EXERCISE DETAILS => Pull every line containing the word "inputs" out of the material below.

SUPPLIED RECORDS =>
=====

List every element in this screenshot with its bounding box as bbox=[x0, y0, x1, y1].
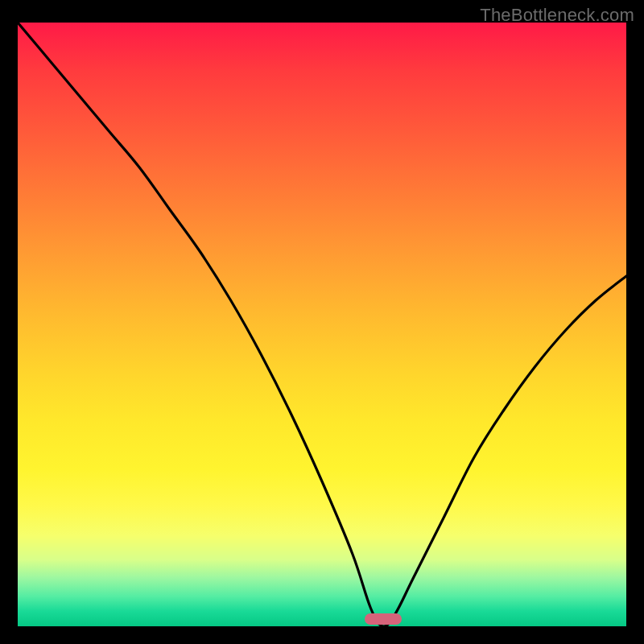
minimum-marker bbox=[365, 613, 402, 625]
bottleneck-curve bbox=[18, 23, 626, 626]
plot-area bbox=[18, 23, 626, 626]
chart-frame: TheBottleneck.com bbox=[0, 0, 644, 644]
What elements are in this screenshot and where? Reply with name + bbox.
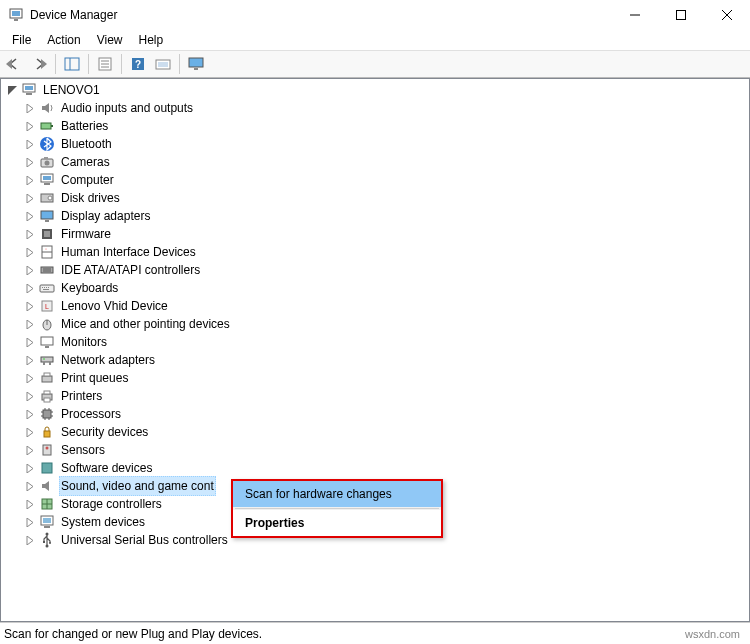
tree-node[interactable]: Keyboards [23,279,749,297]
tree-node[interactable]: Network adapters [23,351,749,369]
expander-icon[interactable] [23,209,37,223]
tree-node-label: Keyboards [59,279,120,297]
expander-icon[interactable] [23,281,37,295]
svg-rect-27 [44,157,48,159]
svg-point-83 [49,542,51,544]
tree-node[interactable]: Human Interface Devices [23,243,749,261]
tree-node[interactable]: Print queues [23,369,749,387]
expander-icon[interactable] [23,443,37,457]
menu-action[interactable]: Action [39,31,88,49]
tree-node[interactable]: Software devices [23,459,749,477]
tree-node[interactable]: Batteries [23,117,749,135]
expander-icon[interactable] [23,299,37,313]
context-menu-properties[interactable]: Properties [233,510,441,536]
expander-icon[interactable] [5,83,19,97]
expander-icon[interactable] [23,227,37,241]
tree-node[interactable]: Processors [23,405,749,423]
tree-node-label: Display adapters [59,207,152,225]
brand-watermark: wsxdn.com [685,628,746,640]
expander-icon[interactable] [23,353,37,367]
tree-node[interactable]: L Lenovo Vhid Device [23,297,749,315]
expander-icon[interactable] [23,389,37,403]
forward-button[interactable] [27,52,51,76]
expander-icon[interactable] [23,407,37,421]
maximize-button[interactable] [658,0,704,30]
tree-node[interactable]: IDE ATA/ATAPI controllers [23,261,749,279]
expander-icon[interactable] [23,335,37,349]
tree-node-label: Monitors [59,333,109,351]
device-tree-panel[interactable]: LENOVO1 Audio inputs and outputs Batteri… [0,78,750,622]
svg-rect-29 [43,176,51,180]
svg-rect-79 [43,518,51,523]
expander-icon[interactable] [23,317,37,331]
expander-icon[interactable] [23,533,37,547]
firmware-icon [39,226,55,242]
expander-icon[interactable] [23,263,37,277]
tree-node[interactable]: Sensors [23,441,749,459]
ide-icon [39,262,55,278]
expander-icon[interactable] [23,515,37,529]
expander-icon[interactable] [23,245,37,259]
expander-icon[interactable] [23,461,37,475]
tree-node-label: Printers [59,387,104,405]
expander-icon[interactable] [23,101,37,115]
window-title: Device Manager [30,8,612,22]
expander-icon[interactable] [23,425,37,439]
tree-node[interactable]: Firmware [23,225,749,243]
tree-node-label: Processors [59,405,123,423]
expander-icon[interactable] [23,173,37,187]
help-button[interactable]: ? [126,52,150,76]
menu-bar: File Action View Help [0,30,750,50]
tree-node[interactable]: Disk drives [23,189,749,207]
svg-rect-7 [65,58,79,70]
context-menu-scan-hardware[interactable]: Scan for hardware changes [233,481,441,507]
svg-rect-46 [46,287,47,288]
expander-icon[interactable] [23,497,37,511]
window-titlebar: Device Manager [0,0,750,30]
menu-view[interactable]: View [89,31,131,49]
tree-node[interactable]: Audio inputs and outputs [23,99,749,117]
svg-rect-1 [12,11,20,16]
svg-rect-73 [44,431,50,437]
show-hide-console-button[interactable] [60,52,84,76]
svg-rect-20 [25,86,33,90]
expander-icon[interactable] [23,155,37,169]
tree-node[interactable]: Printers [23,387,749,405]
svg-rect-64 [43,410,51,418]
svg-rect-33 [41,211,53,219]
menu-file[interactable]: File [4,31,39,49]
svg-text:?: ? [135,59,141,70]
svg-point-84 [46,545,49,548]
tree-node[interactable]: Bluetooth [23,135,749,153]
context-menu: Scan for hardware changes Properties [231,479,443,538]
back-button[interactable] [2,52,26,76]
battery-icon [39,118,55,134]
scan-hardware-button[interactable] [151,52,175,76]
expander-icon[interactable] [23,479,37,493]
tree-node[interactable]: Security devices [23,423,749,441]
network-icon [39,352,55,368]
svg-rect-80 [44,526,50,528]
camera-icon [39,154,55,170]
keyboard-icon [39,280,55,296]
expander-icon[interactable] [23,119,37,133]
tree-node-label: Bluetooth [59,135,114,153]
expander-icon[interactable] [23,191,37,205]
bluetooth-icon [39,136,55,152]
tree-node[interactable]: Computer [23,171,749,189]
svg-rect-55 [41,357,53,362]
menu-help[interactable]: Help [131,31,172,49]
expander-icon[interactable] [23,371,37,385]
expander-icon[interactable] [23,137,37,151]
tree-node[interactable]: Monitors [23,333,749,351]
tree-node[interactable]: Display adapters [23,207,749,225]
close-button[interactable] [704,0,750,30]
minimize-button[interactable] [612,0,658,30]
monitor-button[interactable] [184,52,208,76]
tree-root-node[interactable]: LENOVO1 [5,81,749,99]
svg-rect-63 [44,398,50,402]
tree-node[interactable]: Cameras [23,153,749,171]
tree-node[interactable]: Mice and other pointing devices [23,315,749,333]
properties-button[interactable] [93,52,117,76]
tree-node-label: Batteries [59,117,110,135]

=====

ANSWER TO THIS EXERCISE =>
device-tree-panel[interactable]: LENOVO1 Audio inputs and outputs Batteri… [0,78,750,622]
tree-node[interactable]: Audio inputs and outputs [23,99,749,117]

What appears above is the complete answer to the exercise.